Pushpay exists to bring people together by strengthening community, connection, and belonging. As the leading provider of mobile apps and giving technology to churches, schools, and nonprofits, Pushpay helps organizations and their communities stay connected anytime, anywhere.
About the Team:
Working alongside the Site Reliability Engineering and Product Engineering teams you will be embedded within a continuous delivery environment advocating for the product and organizational security. We are dedicated to the philosophy that security should be an enabler of the business and are constantly looking for ways to improve how we support and respond to the needs of the business.
About the Position:
We are looking for a security-minded, enthusiastic, smart and friendly Information Security Analyst to join our Auckland, NZ team. Your focus will be on product and platform security. You will work with engineers to help them design and implement secure solutions. You’ll be working collaboratively with a US based security analyst as well as the site reliability, engineering, product management and design team members to help us deliver secure solutions to our customers. This role reports to the Director of Site Reliability Engineering.
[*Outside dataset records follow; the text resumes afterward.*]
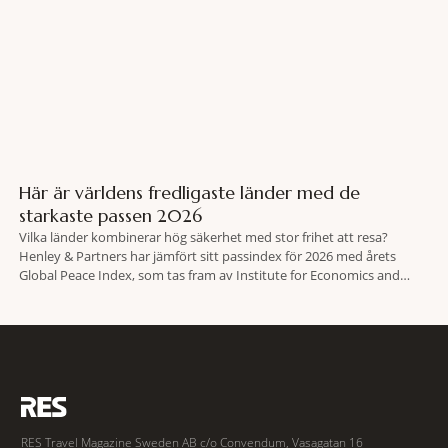
Här är världens fredligaste länder med de
starkaste passen 2026
Vilka länder kombinerar hög säkerhet med stor frihet att resa?
Henley & Partners har jämfört sitt passindex för 2026 med årets
Global Peace Index, som tas fram av Institute for Economics and
Peace. Resultatet är en lista över länder som både hör till världens
fredligaste och har några av de mest kraftfulla passen. Trots att
RES Travel Magazine Sweden AB c/o Convendum, Vasagatan 16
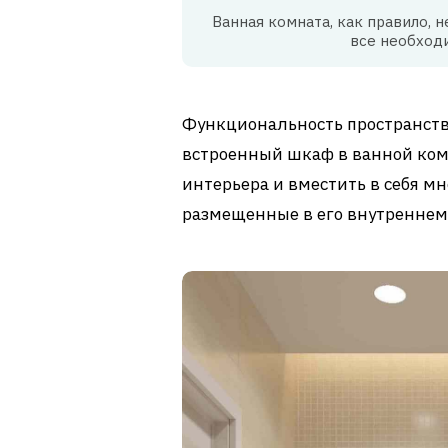
Ванная комната, как правило,
все необход
Функциональность пространств
встроенный шкаф в ванной комн
интерьера и вместить в себя мн
размещенные в его внутреннем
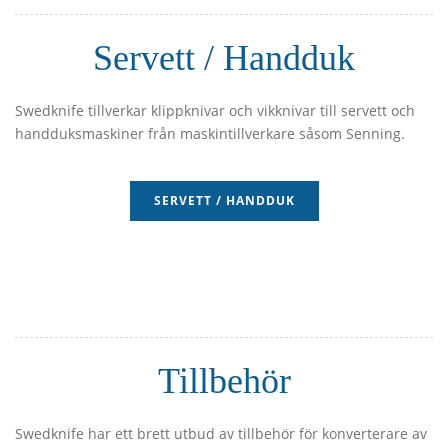
Servett / Handduk
Swedknife tillverkar klippknivar och vikknivar till servett och
handduksmaskiner från maskintillverkare såsom Senning.
SERVETT / HANDDUK
Tillbehör
Swedknife har ett brett utbud av tillbehör för konverterare av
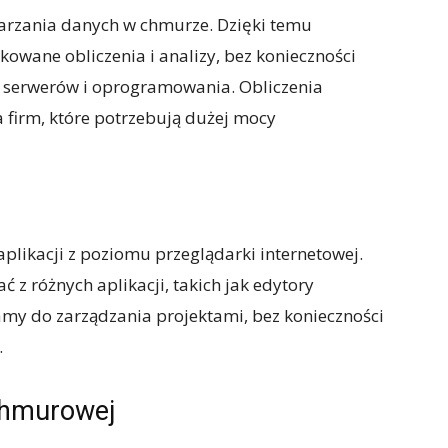
arzania danych w chmurze. Dzięki temu
wane obliczenia i analizy, bez konieczności
serwerów i oprogramowania. Obliczenia
 firm, które potrzebują dużej mocy
likacji z poziomu przeglądarki internetowej.
 z różnych aplikacji, takich jak edytory
ramy do zarządzania projektami, bez konieczności
.
chmurowej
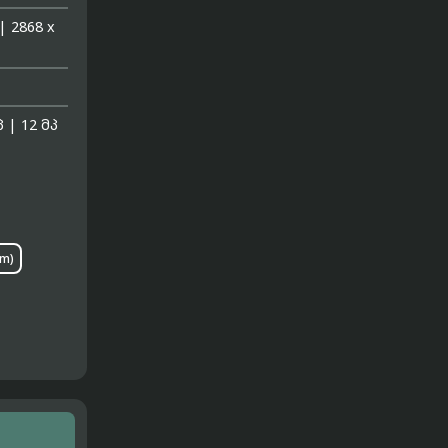
|
2868 x
პ
|
12 მპ
um)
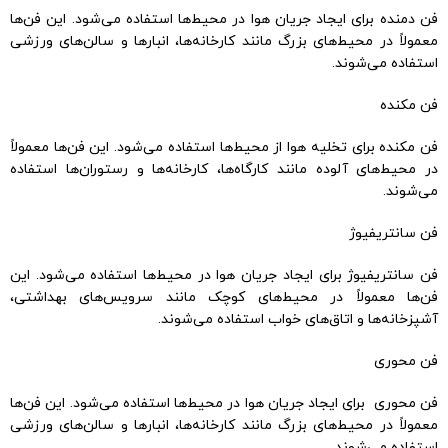
فن دمنده برای ایجاد جریان هوا در محیط‌ها استفاده می‌شود. این فن‌ها
معمولاً در محیط‌های بزرگ مانند کارخانه‌ها، انبارها و سالن‌های ورزشی
استفاده می‌شوند.
فن مکنده
فن مکنده برای تخلیه هوا از محیط‌ها استفاده می‌شود. این فن‌ها معمولاً
در محیط‌های آلوده مانند کارگاه‌ها، کارخانه‌ها و رستوران‌ها استفاده
می‌شوند.
فن سانتریفیوژ
فن سانتریفیوژ برای ایجاد جریان هوا در محیط‌ها استفاده می‌شود. این
فن‌ها معمولاً در محیط‌های کوچک مانند سرویس‌های بهداشتی،
آشپزخانه‌ها و اتاق‌های خواب استفاده می‌شوند.
فن محوری
فن محوری برای ایجاد جریان هوا در محیط‌ها استفاده می‌شود. این فن‌ها
معمولاً در محیط‌های بزرگ مانند کارخانه‌ها، انبارها و سالن‌های ورزشی
استفاده می‌شوند.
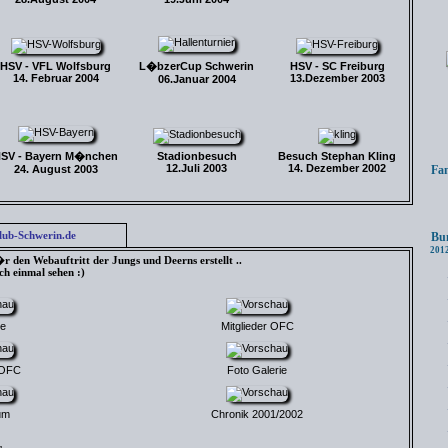
HSV - VFL Wolfsburg
L�bzerCup Schwerin
HSV - SC Freiburg
14. Februar 2004
13.Dezember 2003
06.Januar 2004
SV - Bayern M�nchen
Stadionbesuch
Besuch Stephan Kling
12.Juli 2003
14. Dezember 2002
24. August 2003
Fanc
ub-Schwerin.de
Bund
2012
 den Webauftritt der Jungs und Deerns erstellt ..
h einmal sehen :)
te
Mitglieder OFC
 OFC
Foto Galerie
um
Chronik 2001/2002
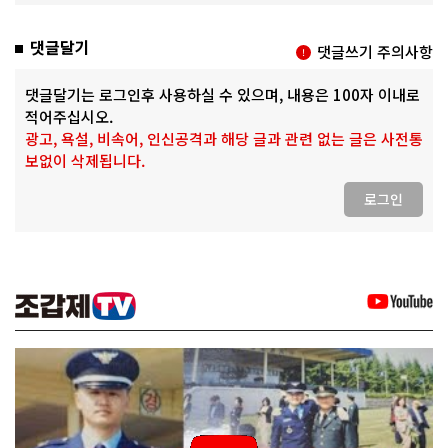
댓글달기
댓글쓰기 주의사항
댓글달기는 로그인후 사용하실 수 있으며, 내용은 100자 이내로
적어주십시오.
광고, 욕설, 비속어, 인신공격과 해당 글과 관련 없는 글은 사전통
보없이 삭제됩니다.
로그인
- Working with product and engineering to ensure that security is considered in all parts of the software development lifecycle, through the development of processes, practices, analysis, reviews, education and coaching.
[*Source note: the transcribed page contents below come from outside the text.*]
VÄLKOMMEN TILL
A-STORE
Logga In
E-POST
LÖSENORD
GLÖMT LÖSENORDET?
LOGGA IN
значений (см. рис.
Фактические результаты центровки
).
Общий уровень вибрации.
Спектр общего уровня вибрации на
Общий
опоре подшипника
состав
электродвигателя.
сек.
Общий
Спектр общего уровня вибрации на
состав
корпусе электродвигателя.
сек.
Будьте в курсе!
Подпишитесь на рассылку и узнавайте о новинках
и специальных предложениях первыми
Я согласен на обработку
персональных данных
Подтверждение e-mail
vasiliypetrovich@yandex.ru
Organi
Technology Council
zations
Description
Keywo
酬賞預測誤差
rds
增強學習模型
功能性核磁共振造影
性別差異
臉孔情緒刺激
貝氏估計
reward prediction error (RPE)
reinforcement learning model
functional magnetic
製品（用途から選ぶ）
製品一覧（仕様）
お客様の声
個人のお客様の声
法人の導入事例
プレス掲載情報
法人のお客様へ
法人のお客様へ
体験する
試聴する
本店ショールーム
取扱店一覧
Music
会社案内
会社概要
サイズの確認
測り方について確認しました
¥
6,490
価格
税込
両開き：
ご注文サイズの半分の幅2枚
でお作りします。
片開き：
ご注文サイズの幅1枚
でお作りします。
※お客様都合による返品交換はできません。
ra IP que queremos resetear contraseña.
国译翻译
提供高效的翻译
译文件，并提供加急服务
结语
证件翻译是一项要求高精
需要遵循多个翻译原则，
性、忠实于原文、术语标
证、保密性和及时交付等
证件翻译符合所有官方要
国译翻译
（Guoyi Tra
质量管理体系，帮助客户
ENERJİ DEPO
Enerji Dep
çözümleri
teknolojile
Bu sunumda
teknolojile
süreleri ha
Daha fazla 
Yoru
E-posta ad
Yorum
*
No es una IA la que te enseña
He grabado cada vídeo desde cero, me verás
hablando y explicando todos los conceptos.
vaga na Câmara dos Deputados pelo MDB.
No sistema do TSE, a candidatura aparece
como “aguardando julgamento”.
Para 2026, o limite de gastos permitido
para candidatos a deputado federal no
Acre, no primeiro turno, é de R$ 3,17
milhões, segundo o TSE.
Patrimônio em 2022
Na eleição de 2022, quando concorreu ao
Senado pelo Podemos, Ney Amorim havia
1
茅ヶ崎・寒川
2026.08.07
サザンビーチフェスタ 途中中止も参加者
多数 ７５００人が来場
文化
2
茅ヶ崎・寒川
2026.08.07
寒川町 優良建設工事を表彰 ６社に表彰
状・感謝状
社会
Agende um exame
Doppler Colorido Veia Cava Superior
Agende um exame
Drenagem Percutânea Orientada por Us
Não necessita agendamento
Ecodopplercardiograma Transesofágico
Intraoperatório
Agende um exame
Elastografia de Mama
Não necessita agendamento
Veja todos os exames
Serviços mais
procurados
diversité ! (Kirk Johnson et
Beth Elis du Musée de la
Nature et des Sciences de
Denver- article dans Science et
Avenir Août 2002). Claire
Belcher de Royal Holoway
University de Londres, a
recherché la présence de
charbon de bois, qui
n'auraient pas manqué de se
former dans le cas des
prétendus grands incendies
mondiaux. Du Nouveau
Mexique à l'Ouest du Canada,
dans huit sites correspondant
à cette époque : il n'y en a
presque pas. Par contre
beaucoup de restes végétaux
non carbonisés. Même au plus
- Research new application security practices and implement them to improve application security
- Consult with other business units to provide security advice and assistance
- Configure and maintain security and monitoring tools and services
- Build and maintain our security-related tools that will improve the maintainability and security of our platform and the pace of development
- Partner with engineering teams to coordinate web application penetration tests, perform automated vulnerability scans, risk assessments and our regular PCI compliance tasks
- Perform critical web application security assessments, vulnerability scanning and testing
- Manage security-focused training program for Pushpay’s development team
- Manage and support the PCI compliance requirements
- Develop and maintain information security policies together with security team
- Conduct research on emerging security threats and potential customer impact
- Respond to technical security questions and concerns from across the business
- Incident management of security incidents or complex changes
- 5+ years experience with information technology security programs, audits, controls, assessments, risk assessments or remediation management preferably in a software development environment
- Knowledge of OWASP and other software security best practices
- Demonstrated expertise in effectively managing stakeholder expectations and communications
- Passion for deepening the technical knowledge of the broad aspects of information security
- A broad mix of business and technical skills coupled with a strong desire to learn
- Experience with external security standards (PCI, SOC2, ISO 27001 etc.)
- Knowledge of secure software development lifecycle (S-SDLC) or DevSecOps
- Industry certification (i.e. CISA, CISSP, SANS GIAC, etc.)